Fuji X100F Quick Owner Review


I bought this camera from Amazon UK in February 2020.

I paid £899. This was just after the X100V was released, so the price was discounted by about £100.

The things that attracted me to the X100F were:

  • It’s a rangefinder
  • 35mm equivalent lens (My favourite focal length)
  • Good price compared to the interchangeable lens Fuji models
  • Lots of dials and buttons instead of having to use menus on a screen
  • Leaf shutter means flash sync up to 1/4000
  • Hybrid viewfinder

I’ve been pleased with this camera since I got it. It’s nice to use, it fits in my coat pocket and it gives reasonably good results. (I haven’t used it for video yet so I won’t be commenting on that.)

Image Quality

Skin tones are pretty good. Other colours are maybe a little over-saturated for my liking but I just dial them down in PhotoShop.
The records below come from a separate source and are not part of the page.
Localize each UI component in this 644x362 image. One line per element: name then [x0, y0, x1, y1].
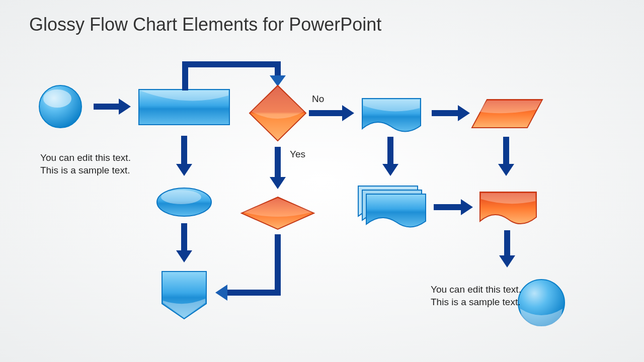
svg-rect-16 — [181, 136, 187, 165]
svg-point-19 — [161, 190, 201, 204]
sample-text-left: You can edit this text. This is a sample… — [40, 152, 131, 176]
svg-rect-22 — [275, 147, 281, 178]
svg-rect-34 — [504, 230, 510, 256]
label-no: No — [312, 94, 324, 105]
svg-marker-31 — [461, 199, 473, 215]
svg-rect-20 — [181, 223, 187, 251]
flowchart-canvas — [0, 0, 644, 362]
offpage-connector-shape — [162, 272, 206, 319]
svg-point-2 — [43, 89, 71, 108]
arrow-document-to-data — [432, 105, 470, 121]
document-shape — [362, 99, 421, 132]
display-shape — [480, 192, 536, 224]
arrow-display-down — [499, 230, 515, 267]
process-rectangle-shape — [139, 89, 229, 125]
svg-marker-33 — [498, 164, 514, 176]
arrow-decision-no — [309, 105, 354, 121]
sort-diamond-shape — [242, 197, 314, 229]
arrow-sort-to-offpage — [215, 234, 281, 301]
multi-document-shape — [358, 186, 426, 227]
svg-marker-27 — [215, 285, 227, 301]
svg-rect-32 — [503, 137, 509, 165]
svg-marker-23 — [270, 177, 286, 189]
svg-marker-14 — [458, 105, 470, 121]
label-yes: Yes — [290, 149, 305, 160]
svg-marker-17 — [176, 164, 192, 176]
arrow-start-to-process — [94, 99, 131, 115]
svg-rect-8 — [275, 61, 281, 76]
arrow-ellipse-down — [176, 223, 192, 262]
svg-marker-21 — [176, 250, 192, 262]
data-parallelogram-shape — [472, 100, 542, 128]
arrow-decision-yes — [270, 147, 286, 189]
start-circle-shape — [39, 85, 82, 128]
svg-rect-7 — [182, 61, 278, 67]
arrow-data-down — [498, 137, 514, 176]
sample-text-right: You can edit this text. This is a sample… — [431, 284, 521, 308]
svg-marker-35 — [499, 255, 515, 267]
decision-diamond-shape — [250, 85, 306, 141]
end-circle-shape — [518, 280, 565, 326]
connector-process-to-decision — [182, 61, 286, 90]
svg-rect-6 — [182, 64, 188, 90]
svg-rect-25 — [275, 234, 281, 293]
arrow-multidoc-to-display — [434, 199, 473, 215]
svg-rect-3 — [94, 104, 119, 110]
svg-rect-13 — [432, 110, 458, 116]
svg-marker-29 — [382, 164, 398, 176]
ellipse-shape — [157, 188, 211, 216]
arrow-process-down — [176, 136, 192, 176]
arrow-document-down — [382, 137, 398, 176]
svg-rect-26 — [226, 290, 281, 296]
svg-rect-28 — [387, 137, 393, 165]
svg-rect-11 — [309, 110, 342, 116]
svg-marker-12 — [342, 105, 354, 121]
svg-rect-30 — [434, 204, 461, 210]
svg-marker-4 — [119, 99, 131, 115]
Other reviewers say the JPGs are nice straight out of the camera but I always work with RAW files so I can’t comment.

One thing I don’t like, and this is my main criticism of the camera, is that at 100% magnification the image has a weird look to it, almost as though a watercolour filter has been applied. It’s not a huge problem for me: I mainly just put pictures on my blog at a small size, or share them by email with family. If you wanted to print at full-size this weird look might become apparent but I’ll just live with it.


I have no complaints about the lens. Apparently it’s a bit soft wide-open but softness has never bothered me. The new version (X100V) has a second aspheric element which improves things but it’s not enough of a reason for me to buy it.


Rear controls.

It has lots of dials and buttons on the body for controlling various things including:

  • ISO
  • Shutter speed
  • Viewfinder option – Optical or Electronic
  • Focus option – Manual or auto
  • A quick select button 
  • Exposure compensation
  • Lot of others

I prefer analog controls like this to having to scroll through menus on screen.
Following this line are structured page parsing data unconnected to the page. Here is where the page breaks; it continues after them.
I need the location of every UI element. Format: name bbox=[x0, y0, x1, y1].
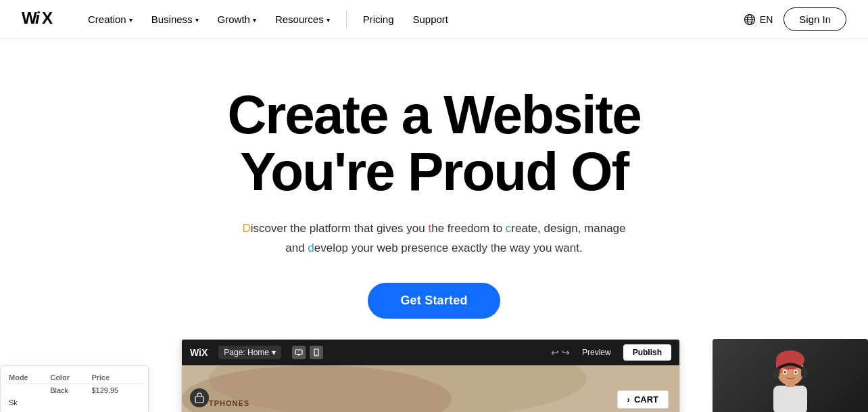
svg-rect-16 bbox=[773, 386, 807, 412]
editor-canvas: TPHONES › CART bbox=[182, 365, 679, 412]
table-row: Black $129.95 bbox=[6, 384, 143, 396]
cart-button[interactable]: › CART bbox=[617, 390, 669, 409]
col-mode: Mode bbox=[6, 371, 47, 384]
editor-preview: WiX Page: Home ▾ ↩ ↪ Preview Publish bbox=[181, 339, 680, 412]
preview-table-panel: Mode Color Price Black $129.95 Sk bbox=[0, 365, 149, 412]
preview-right-panel bbox=[713, 339, 868, 412]
cart-arrow-icon: › bbox=[627, 394, 630, 405]
chevron-down-icon: ▾ bbox=[195, 16, 199, 24]
preview-button[interactable]: Preview bbox=[575, 345, 618, 360]
lang-label: EN bbox=[760, 14, 773, 25]
hero-section: Create a Website You're Proud Of Discove… bbox=[0, 39, 868, 339]
hero-subtitle: Discover the platform that gives you the… bbox=[238, 219, 630, 258]
nav-item-support[interactable]: Support bbox=[405, 8, 457, 30]
nav-item-business[interactable]: Business ▾ bbox=[143, 8, 207, 30]
preview-strip: Mode Color Price Black $129.95 Sk bbox=[0, 339, 868, 412]
svg-rect-21 bbox=[773, 368, 779, 377]
svg-text:i: i bbox=[35, 9, 41, 27]
nav-divider bbox=[346, 10, 347, 29]
editor-wix-logo: WiX bbox=[190, 347, 208, 358]
svg-rect-15 bbox=[195, 396, 203, 403]
table-row: Sk bbox=[6, 396, 143, 409]
svg-point-12 bbox=[316, 354, 317, 355]
globe-icon bbox=[744, 14, 756, 26]
nav-business-label: Business bbox=[151, 14, 193, 25]
svg-rect-8 bbox=[295, 350, 302, 354]
nav-item-resources[interactable]: Resources ▾ bbox=[267, 8, 338, 30]
nav-item-pricing[interactable]: Pricing bbox=[355, 8, 402, 30]
publish-button[interactable]: Publish bbox=[623, 344, 671, 361]
hero-title: Create a Website You're Proud Of bbox=[227, 87, 640, 200]
col-price: Price bbox=[89, 371, 143, 384]
person-image bbox=[713, 339, 868, 412]
nav-growth-label: Growth bbox=[218, 14, 250, 25]
mobile-icon[interactable] bbox=[310, 346, 323, 359]
nav-item-growth[interactable]: Growth ▾ bbox=[210, 8, 264, 30]
editor-toolbar: WiX Page: Home ▾ ↩ ↪ Preview Publish bbox=[182, 340, 679, 365]
get-started-button[interactable]: Get Started bbox=[368, 283, 500, 319]
undo-button[interactable]: ↩ bbox=[551, 347, 559, 358]
svg-rect-22 bbox=[801, 368, 807, 377]
chevron-down-icon: ▾ bbox=[272, 348, 276, 357]
redo-button[interactable]: ↪ bbox=[562, 347, 570, 358]
col-color: Color bbox=[47, 371, 89, 384]
desktop-icon[interactable] bbox=[292, 346, 306, 359]
nav-links: Creation ▾ Business ▾ Growth ▾ Resources… bbox=[80, 8, 744, 30]
toolbar-right: ↩ ↪ Preview Publish bbox=[551, 344, 671, 361]
sign-in-button[interactable]: Sign In bbox=[783, 7, 846, 31]
svg-point-26 bbox=[795, 371, 797, 373]
nav-item-creation[interactable]: Creation ▾ bbox=[80, 8, 141, 30]
logo[interactable]: W i X bbox=[22, 9, 61, 30]
nav-resources-label: Resources bbox=[275, 14, 324, 25]
chevron-down-icon: ▾ bbox=[327, 16, 330, 24]
undo-redo-controls: ↩ ↪ bbox=[551, 347, 570, 358]
page-dropdown[interactable]: Page: Home ▾ bbox=[218, 346, 281, 359]
store-icon bbox=[190, 388, 209, 407]
chevron-down-icon: ▾ bbox=[253, 16, 256, 24]
language-selector[interactable]: EN bbox=[744, 14, 773, 26]
brand-name: TPHONES bbox=[209, 399, 249, 407]
svg-point-25 bbox=[784, 371, 786, 373]
chevron-down-icon: ▾ bbox=[129, 16, 132, 24]
navbar: W i X Creation ▾ Business ▾ Growth ▾ Res… bbox=[0, 0, 868, 39]
svg-text:X: X bbox=[42, 9, 53, 27]
toolbar-device-icons bbox=[292, 346, 323, 359]
nav-creation-label: Creation bbox=[88, 14, 126, 25]
nav-right: EN Sign In bbox=[744, 7, 846, 31]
You can select either an optical or electronic viewfinder.

What the view through the optical viewfinder looks like. This is with the optional electronic chunk in the bottom right.

The optical one is fine: nice and clear. However, I mainly use the electronic finder since it gives a more accurate rendering of what the sensor is ‘Seeing’. If you use optical, you have to work with parallax lines which aren’t so reliable. 

The electronic finder is reasonably detailed (The new X100V has more pixels). I find it quite usable.

View through the electronic viewfinder.

If you use the optical finder, you can optionally have a little electronic image displayed in the bottom right corner. 

Information in the finder includes:

  • Shutter speed
  • Aperture
  • Exposure compensation
  • Battery health

Sample File

Straight out of the camera / converted from RAW file


I think this is a great little camera. It gives nice results, it’s not too expensive and it’s pleasant  to use. Its successor, the X100V, has some detail improvements but not enough to make me want to spend the extra money on it.